Non si tratta di denunciare una riedizione delle pratiche del ‘900, con tanto di olio di ricino e manganello (anche se sono così sicuri Cacciari e gli altri che il movimento di Trump, nelle sue derive golpiste e assaltatrici, sia molto distante dalle scorciatoie armate del secolo scorso?), ma di percepire i segnali del restringimento del catalogo delle libertà moderne nel solco della ostentata condivisione delle legislazioni punitive e illiberali delle “autocrazie elettorali”. La conquista di Palazzo Chigi da parte della destra radicale muta in profondità i rapporti di forza (non solo politico-elettorali, ma costituzionali) in Europa, e trascurare il pericolo per non apparire un antifascista retrò è segno di miopia analitica. All’Austria (scossa già sul finire degli anni ’90 dal successo del partito di Haider), la Polonia, l’Ungheria, da ultimo la Svezia, esperienze ancora periferiche, con l’Italia si aggiunge alla lista delle democrazie europee insidiate da una minaccia interna un grande Paese fondatore del progetto comunitario.
Sinora l’ordinamento europeo, con la sorveglianza rigorosa degli Stati membri alla luce dei “valori” su cui si fonda l’Ue (“rispetto della dignità umana”, “libertà”, “democrazia”, “Stato di diritto”, ecc.), costituiva un antidoto sicuro alle derive autocratiche e, allo stesso tempo, uno stimolo all’allargamento dei diritti civili dinanzi alle pigrizie o ostilità delle maggioranze politiche. Ma, con Roma che cede e con i diversi sistemi politici espugnati progressivamente dalla destra radicale, un’Europa sempre più sovranista perderebbe il valore storico di solido ancoraggio delle libertà democratiche, frutto avanzato dei grandi modelli del costituzionalismo continentale.

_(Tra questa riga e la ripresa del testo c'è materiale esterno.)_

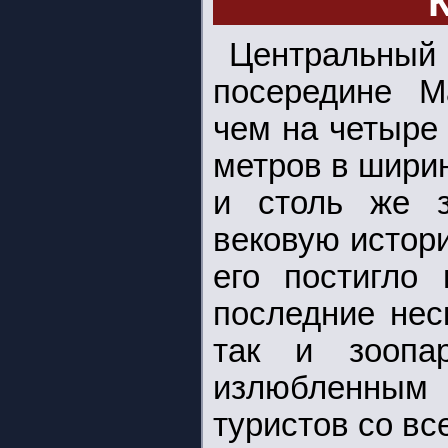
Центральны
посередине М
чем на четыре
метров в шири
и столь же з
вековую истори
его постигло
последние нес
так и зоопар
излюбленным 
туристов со вс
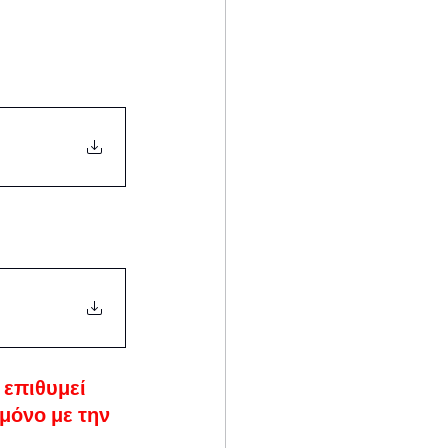
 επιθυμεί 
μόνο με την 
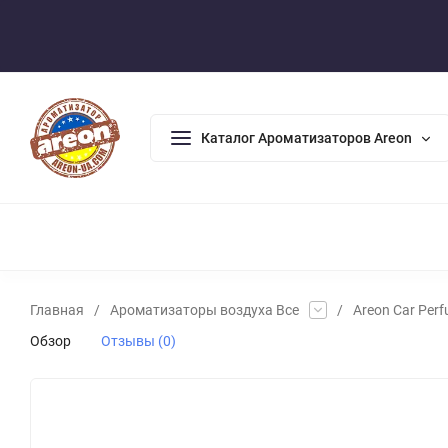
Оплата/Доставка
Возврат/Гарантия
Контакты
По
Каталог Ароматизаторов Areon
АРОМАДИФФУЗОРЫ
АРОМАТИЗАТОРЫ ДЛЯ ДОМА
А
Главная
/
Ароматизаторы воздуха Все
/
Areon Car Per
Обзор
Отзывы (0)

L’intensità dell’assalto di Meloni e Salvini ai diritti garantiti non dipende solo dalle intenzioni delle destre revansciste di colpire migranti, libertà delle donne, principio del primato del diritto europeo, garantismo penale, ma dallo smottamento effettivo che il nuovo esecutivo, confidando nel successo dei “conservatori e riformisti” in altri Stati membri, riuscirà a determinare su scala europea, per spezzare ogni velleità di sviluppo in senso federale del quadro istituzionale dell’Ue.
Con una parte dell’opposizione che già si concede alla destra per sbrigare sottobanco operazioni di pronto soccorso in vista, forse, della grande riforma presidenziale, con i media omologati (persino Natalino Irti trova il modo per benedire l’aria che tira: “nobile e generosa è la sovranità alimentare”) quando non direttamente inginocchiati alla “fuoriclasse”, con l’opportunità per i partiti di maggioranza di fare il pieno delle nomine negli organismi di garanzia, i più delicati equilibri costituzionali scricchiolano. In tanti descrivono in maniera caricaturale l’antifascismo di oggi come un residuato da archivio storico, ma così sottovalutano la brutta onda nera che monta e accompagna l’espansione delle democrazie illiberali che, là dove possono, rispolverano i simulacri degli istituti repressivi di ieri.